Pretty, sure, but are these predictions any good? Let's test it out. I will split the dataset into a train and a test set and measure the prediction accuracy by mean absolute error (MAE).

In [41]:
#split the dataset 

from sklearn.model_selection import train_test_split as tts
from sklearn.metrics import mean_absolute_error
train_coords, test_coords, train_temps, test_temps = tts(coordinates, actual_temperatures, random_state=42)

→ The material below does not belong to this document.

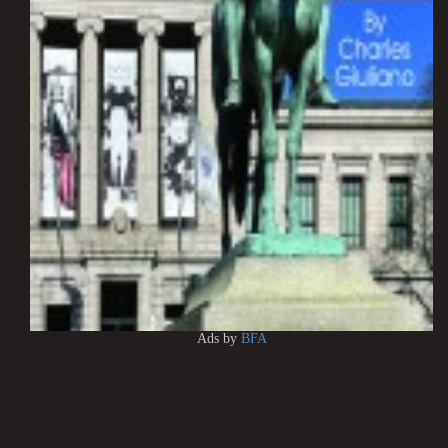
Ads by
BFA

#small helper function to get training and test set errors
def get_errors(models, X_train, X_test, Y_train, Y_test):
    results = []
    for label, model in models.items():
        training_error = mean_absolute_error(Y_train, model.predict(X_train)[0])
        test_error = mean_absolute_error(Y_test, model.predict(X_test)[0])
        results.append((label, training_error, test_error))
    return pd.DataFrame(results, columns=['model', 'Training MAE', 'Test MAE'])

In [42]:
#let's create an initial model and test its accuracy
models = {
    'basic-GP': GPy.models.GPRegression(X=train_coords, Y=train_temps)
}

models['basic-GP'].optimize_restarts(num_restarts=1, verbose=False)

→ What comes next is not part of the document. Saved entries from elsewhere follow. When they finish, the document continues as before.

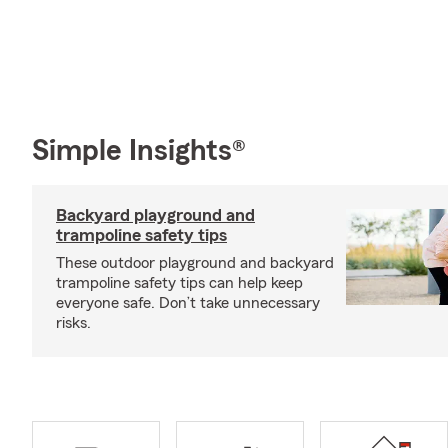
Simple Insights®
Backyard playground and
trampoline safety tips
These outdoor playground and backyard
trampoline safety tips can help keep
everyone safe. Don’t take unnecessary
risks.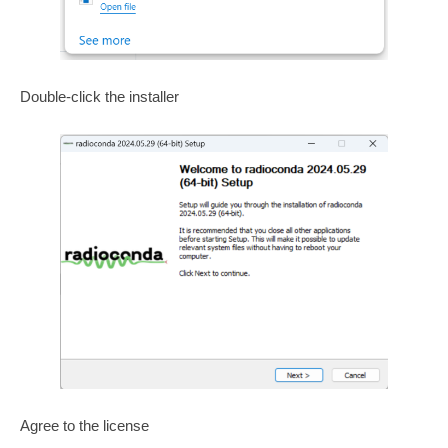
Double-click the installer
Agree to the license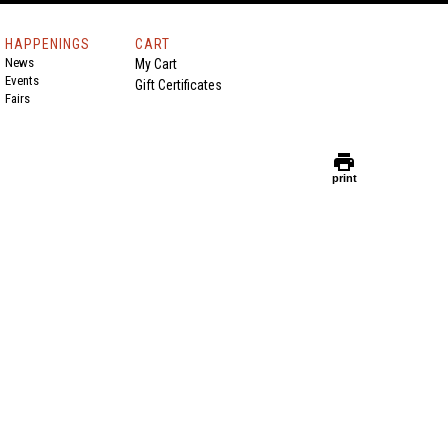
HAPPENINGS
CART
News
My Cart
Events
Gift Certificates
Fairs
print
print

get_errors(models, train_coords, test_coords, train_temps, test_temps)

Unnamed: 0,model,Training MAE,Test MAE
0,basic-GP,0.095522,0.122836


Looks pretty good to me! It's off by 0.1 degree (Celsius) on average in a dataset where temperature ranges from $-7.9$ to $-0.3$ degrees. 

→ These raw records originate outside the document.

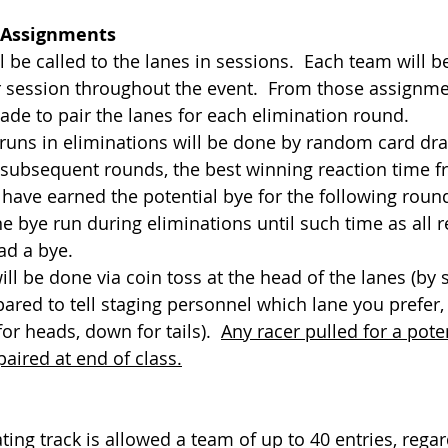
 Assignments
 will be called to the lanes in sessions.  Each team will 
r session throughout the event.  From those assignm
ade to pair the lanes for each elimination round.
bye runs in eliminations will be done by random card dr
g subsequent rounds, the best winning reaction time f
 have earned the potential bye for the following roun
e bye run during eliminations until such time as all 
ad a bye.
 will be done via coin toss at the head of the lanes (by 
ared to tell staging personnel which lane you prefer, 
or heads, down for tails).  
Any racer pulled for a poten
paired at end of class.
ipating track is allowed a team of up to 40 entries, regar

What is somewhat confusing is that its training error is not zero. GPs are interpolating functions, so this should only happen when there are multiple observations at the same input points (in which case the default GP kernel would end up predicting the mean of the observations), and there are no such cases in the dataset we are looking at. I suspect that this happens either because of numerical artifacts in the fitting process or there may be very sharp differences in temperature in nearby locations that the default GP kernel is not able to perfectly capture. Conceptually, that number should be zero, though.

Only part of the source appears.